Development version of the new IO-500 Application
MIT License
18 stars 11 forks source link

can't launch a parallel external find #21

Closed mchaarawi closed 4 years ago

mchaarawi commented 4 years ago

with this commit: https://github.com/VI4IO/io500-app/commit/c155836d31c12b3dee2640e5001adfb32085b6a7 it's not possible anymore to execute an external parallel find application. using a serial find in the io-500 workflow is unrealistic for any valid score.

Contrary to the comment made in the patch, this was working fine before the change was landed, so we would appreciate if this change was reverted.

JulianKunkel commented 4 years ago

The reason for this was that typically MPI apps don't support to start again a MPI parallel app by them. MPI spawn however isn't quite supported. If you like to use a mpi parallel find either use the integrated one or provide one that implements the same interface. If your environment supports the parallel execution as like with srun before let us know. It is important to find out for which impl. of MPI this works or doesn't.
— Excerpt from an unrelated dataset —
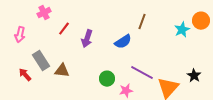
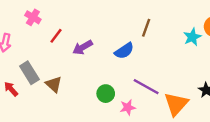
pink cross: (44, 13) -> (33, 17), turned -32
purple arrow: (87, 39) -> (83, 47), turned 42
brown triangle: (62, 71) -> (54, 84), turned 35

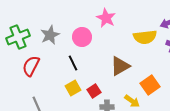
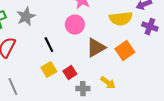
pink circle: (82, 37) -> (75, 25), moved
orange square: (150, 85) -> (125, 51), moved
Mohamad Chaarawi notifications@github.com schrieb am Mo., 15. Juni 2020, 22:11:

with this commit: c155836 https://github.com/VI4IO/io500-app/commit/c155836d31c12b3dee2640e5001adfb32085b6a7 it's not possible anymore to execute an external parallel find application. using a serial find in the io-500 workflow is unrealistic for any valid score.

Contrary to the comment made in the patch, this was working fine before the change was landed, so we would appreciate if this change was reverted.

— You are receiving this because you are subscribed to this thread. Reply to this email directly, view it on GitHub https://github.com/VI4IO/io500-app/issues/21, or unsubscribe https://github.com/notifications/unsubscribe-auth/ABGW5SUZISZXK3E2AEJPJALRW2E6PANCNFSM4N6YHUZA .

mchaarawi commented 4 years ago

We are using the mpifileutils dfind, which is a pretty well known implementation and used by many others. it has the same interface as the pfind tool but it requires additional arguments like IOR/mdtest for the backend API.

i did not see any issues when testing with MPICH, MVAPICH, and latest OpenMPI. so im not sure what version for you was not working.

adilger commented 4 years ago

Mohamad, is it possible to use external_extra_args for to make this work instead of external_mpi_args? Are the extra argumets needed for MPI or for dfind? I don't have a strong opinion either way, but it sounds like the additional arguments you need should be for dfind.

mchaarawi commented 4 years ago

Andreas, external_mpi_args are MPI args, not dfind args. so one would pass: external_mpi_args = mpirun -np 10 --hostfile file --mca .. so your suggestion wouldn't work.

JulianKunkel commented 4 years ago

Ken had this issue with whom I did debug the issue. I could reproduce the issue with OpenMPI 4.0.3 in the new Ubuntu. It is a tricky problem. Added an extra note.